放置されていた病気の高齢犬 動物看護師はほれ込み、別れの時まで寄り添った

 飼い主が倒れ、動物病院に引き取られた犬「メリー」。身寄りもなく、高齢で、自力で歩けなくなりますが、お世話する動物看護師の望月恭子さんにとって、いとおしさは深まるばかりです。やがて訪れた別れの時。望月さんは、病院内のある場所へと向かいました。

(末尾に写真特集があります)

ひとり放置され鳴いていた犬

 専門学校で、ドッグトレーナーコースを専攻していた望月恭子さん。カリキュラムの一環である実習に参加するため、災害救助犬の訓練施設へおもむいた。そこで犬と訓練士の活躍を見た時、ハッとした。

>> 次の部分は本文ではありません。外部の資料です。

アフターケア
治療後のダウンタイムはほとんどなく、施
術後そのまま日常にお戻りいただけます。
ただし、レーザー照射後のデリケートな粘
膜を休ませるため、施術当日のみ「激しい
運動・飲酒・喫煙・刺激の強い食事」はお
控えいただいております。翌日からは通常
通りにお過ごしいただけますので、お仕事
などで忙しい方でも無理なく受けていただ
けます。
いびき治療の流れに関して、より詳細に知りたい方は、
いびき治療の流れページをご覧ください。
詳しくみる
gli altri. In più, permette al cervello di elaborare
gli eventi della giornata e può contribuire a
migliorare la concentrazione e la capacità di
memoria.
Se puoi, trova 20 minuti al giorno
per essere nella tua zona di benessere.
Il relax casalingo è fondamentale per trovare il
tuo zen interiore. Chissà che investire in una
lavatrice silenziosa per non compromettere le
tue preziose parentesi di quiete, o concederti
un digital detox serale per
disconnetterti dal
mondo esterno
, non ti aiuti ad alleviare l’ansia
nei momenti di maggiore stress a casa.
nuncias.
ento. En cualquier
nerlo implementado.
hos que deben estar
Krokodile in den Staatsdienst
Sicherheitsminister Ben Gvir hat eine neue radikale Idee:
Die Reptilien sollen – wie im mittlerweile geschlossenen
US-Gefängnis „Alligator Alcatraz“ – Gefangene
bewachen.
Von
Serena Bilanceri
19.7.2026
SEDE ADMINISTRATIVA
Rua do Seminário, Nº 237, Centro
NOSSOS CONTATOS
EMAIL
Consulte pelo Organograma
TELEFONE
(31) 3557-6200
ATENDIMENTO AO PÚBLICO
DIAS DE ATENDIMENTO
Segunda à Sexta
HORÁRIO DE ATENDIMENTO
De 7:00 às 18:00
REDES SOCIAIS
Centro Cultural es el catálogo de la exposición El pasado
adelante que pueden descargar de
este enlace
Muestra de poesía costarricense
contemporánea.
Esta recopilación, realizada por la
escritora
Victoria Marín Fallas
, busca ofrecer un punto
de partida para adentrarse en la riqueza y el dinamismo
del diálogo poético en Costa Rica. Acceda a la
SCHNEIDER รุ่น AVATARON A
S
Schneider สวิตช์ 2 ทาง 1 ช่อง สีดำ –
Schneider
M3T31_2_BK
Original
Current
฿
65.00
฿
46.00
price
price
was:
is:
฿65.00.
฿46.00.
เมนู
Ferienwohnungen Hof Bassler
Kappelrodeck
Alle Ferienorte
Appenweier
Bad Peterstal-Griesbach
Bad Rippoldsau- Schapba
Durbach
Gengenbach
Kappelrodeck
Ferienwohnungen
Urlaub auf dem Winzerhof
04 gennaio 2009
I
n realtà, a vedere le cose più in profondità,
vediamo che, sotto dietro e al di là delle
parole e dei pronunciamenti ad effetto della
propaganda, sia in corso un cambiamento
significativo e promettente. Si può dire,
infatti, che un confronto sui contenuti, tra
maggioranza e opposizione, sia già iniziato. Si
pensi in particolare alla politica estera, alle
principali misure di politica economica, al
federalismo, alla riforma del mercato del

 職業犬の育成はもちろん大事だし、すごい、でも……。

「私がやりたいのはこれじゃない。私は動物を、訓練したいんじゃなくて助けたいな」

 学校を辞め、未経験者も募集していた動物病院に、動物看護師として就職した。現在は東京都八王子市にあるゼファー動物病院で、動物を助ける毎日だ。

 ここからは、望月さんがかつて勤務していた病院での出来事。ある日、見知らぬ男性から電話がかかってきた。

「隣の家の高齢の女性が急に入院し、残されたワンちゃんが激しく鳴いて、かわいそうな状態だから見てもらえないかとの相談でした」

 緊急事態と判断したスタッフが現場に向かう。連れて帰ってきたのが、当時12歳、メスのジャーマン・シェパード・ドッグの「メリー」だ。その姿に驚いた。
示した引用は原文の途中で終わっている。